Network Monitoring .. Not all automation is good

LogicMonitor is, as far as I know, the most automated network monitoring system out there.  But there is one area we don’t provide much in the way of automation, that we are often asked about – automated scripts in response to alerts.  There are few reasons why not, which flow from our experience running critical production datacenters:

  • There are many cases where you don’t want automated recovery – you want a human to pinpoint the cause of failure, and ensure the recovery is done safely.   e.g.  after a master database crash, many DBAs don’t want to restart the database without determining the cause, whether transactions need to be backed out, whether slaves are still valid replicas, etc.
  • If a system is important enough to need automated recovery, the right way to do that is to have standby systems, clustered or otherwise available. e.g. multiple web servers behind a load balancer; master-master databases; switches with rapid spanning tree; routers with a rapidly converging IGP (OSPF, EIGRP).
  • If a service or process does need to be automatically restarted on a host, the monitoring system is almost certainly not the right way to do it. Use daemon-tools or init on Linux, or configure the service to restart in the Services control panel on Windows.  Using the monitoring system to attempt to remediate this will necessarily be a more fragile system than OS level tools.
  • If there are processes that need to be killed and restarted in response to the state of monitored metrics – if memory leaks and grows too much, say (I’m looking at you, mongrel) – then use a tool designed for that – monit, say.

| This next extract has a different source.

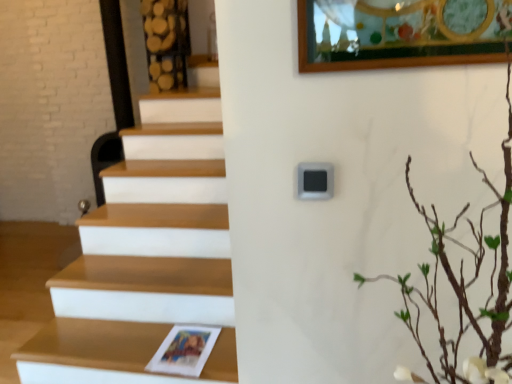 The height and width of the screenshot is (384, 512). I want to click on blank space above wooden at lower left (from a real-world perspective), so click(x=142, y=336).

In all these cases, use your monitoring to tell you if your recovery mechanisms are working, not to be the recovery mechanisms.  Monitor the memory usage of your mongrel processes, and alert only if the memory consumption is higher than you expect, for longer than it should be if monit was doing it’s job, say.

Of course, LogicMonitor can trigger automated script actions in response to alerts – you can set an agent inside your datacenter to pull all the alerts, send them to a script, which can do … whatever you can script.  And there are cases where that’s appropriate.  But you should have a good think about your architecture and design before you leap to that as a first resort.